However, one request also asked if the plan’s operation using ERISA rules means it has elected to be an ERISA plan under Internal Revenue Code Section 410(d). The plan files an annual Form 5500 and pays Pension Benefit Guaranty Corporation (PBGC) premiums.

In PLR 201739010, the IRS notes that Code Section 410(d) allows a church or a convention of churches which maintains any church plan to make an irrevocable election that certain provisions of the Internal Revenue Code and Title I of ERISA shall apply to the plan as if it were not a church plan. Section 1.410(d)-1 of the Regulations provides that the plan administrator of the church plan may make the election by attaching an affirmative statement to either the plan’s Form 5500 or to Form 5300, Application for Determination for Employee Benefit Plan.

The agency points out that Section 1.410(d)-1 does not provide for an alternative form of election. Therefore, it concluded that the filing of Forms 5500 and payment of PBGC premiums with respect to the plan in question does not constitute an election under Section 410(d).

PLRs about church plan status

Following oral arguments in March 2017 in the cases of Advocate Health Care Network v. Stapleton, St. Peter’s Healthcare System v. Kaplan, and Dignity Health v.
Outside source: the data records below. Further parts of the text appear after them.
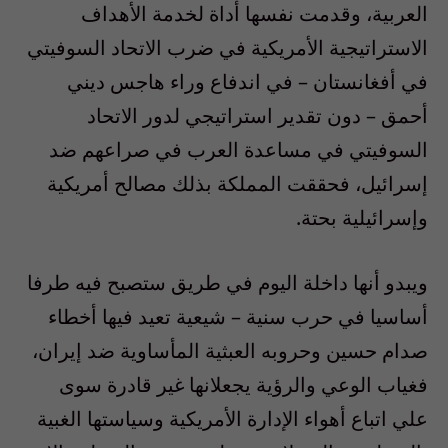
العربية، وقدمت نفسها أداة لخدمة الأهداف
الاستراتيجية الأمريكية في ضرب الاتحاد السوفيتي
في أفغانستان – في اندفاع وراء هاجس ديني
أحمق – دون تقدير استراتيجي لدور الاتحاد
السوفيتي في مساعدة العرب في صراعهم ضد
إسرائيل، فحققت المملكة بذلك مصالح أمريكية
وإسرائيلية بحتة.
ويبدو أنها داخلة اليوم في طريق ستصبح فيه طرفا
أساسيا في حرب سنية – شيعية تعيد فيها أخطاء
صدام حسين وحروبه العبثية المأساوية ضد إيران،
فغياب الوعي والرؤية يجعلانها غير قادرة سوى
علي اتباع أهواء الإدارة الأمريكية وسياستها الغبية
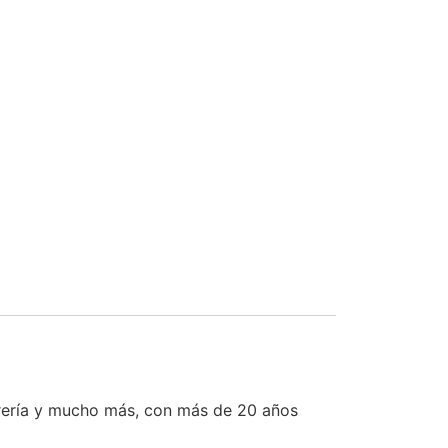
rería y mucho más, con más de 20 años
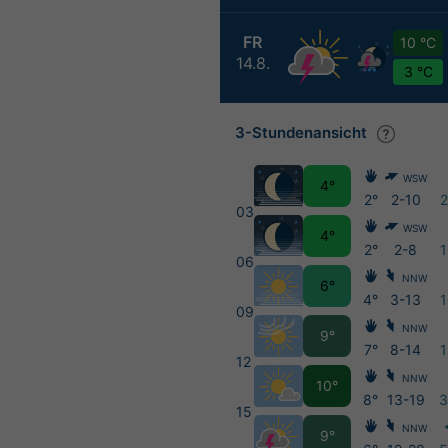
FR
10 °C
14.8.
3 °C
3-Stundenansicht
WSW
4°
2°
2-10
03
WSW
4°
2°
2-8
06
NNW
6°
4°
3-13
09
NNW
9°
7°
8-14
12
NNW
10°
8°
13-19
15
NNW
9°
Rollins, the U.S. Supreme Court found plans maintained by principal-purpose organizations qualify as “church plans.”

In its slip opinion, the Supreme Court focused on the definition of church plan under ERISA, noting that from the beginning, ERISA has defined a “church plan” as “a plan established and maintained … for its employees … by a church.” Congress then amended the statute to expand that definition, adding the provision that: “A plan established and maintained for its employees … by a church … includes a plan maintained by an organization … the principal purpose … of which is the administration or funding of [such] plan … for the employees of a church …, if such organization is controlled by or associated with a church.”

The Supreme Court concluded that a plan maintained by a principal-purpose organization qualifies as a “church plan,” regardless of who established it.
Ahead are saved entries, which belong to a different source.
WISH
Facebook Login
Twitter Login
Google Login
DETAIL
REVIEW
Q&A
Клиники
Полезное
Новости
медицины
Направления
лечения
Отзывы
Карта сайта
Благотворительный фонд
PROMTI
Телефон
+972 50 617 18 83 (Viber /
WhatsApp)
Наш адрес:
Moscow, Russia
In PLR 201811007, Entity A was originally established by Church Official B, and has been incorporated as a non-profit entity. Entity A is a ministry of Church Jurisdiction C and is listed in Church Directory E. Entity A’s purpose includes furthering the general welfare and common good of the public by establishing, organizing, and maintaining a Church D agency which makes available social services to residents of a particular geographic area.
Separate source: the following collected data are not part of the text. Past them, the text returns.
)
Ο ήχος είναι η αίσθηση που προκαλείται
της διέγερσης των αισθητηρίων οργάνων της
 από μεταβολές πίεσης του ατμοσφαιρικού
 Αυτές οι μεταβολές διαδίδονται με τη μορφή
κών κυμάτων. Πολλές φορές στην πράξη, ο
Entity A established Plan X, a defined benefit plan qualified under Section 401(a) of the Internal Revenue Code, effective in 1978, in order to provide retirement benefits to Entity A employees. Plan X was frozen several years ago, and Entity A employees subsequently began participating in the Section 401(k) plan of Church Jurisdiction C. Entity A employees have always participated in Church Jurisdiction C’s health plan.

Committee I has been established by Entity A to be responsible for administering the employee benefit plans maintained by Entity A, including Plan X. Committee I has overall responsibility and authority to manage and control the operation and administration of Plan X (however, Entity A remains responsible for determining whether an individual is eligible to participate in Plan X). The members of Committee I are appointed by Church Official B. Committee I is comprised of three members: the Chair of the Entity A Board’s Finance Committee, the Vice Chair of the Board of Entity A, and the Chief Financial Officer of Entity A.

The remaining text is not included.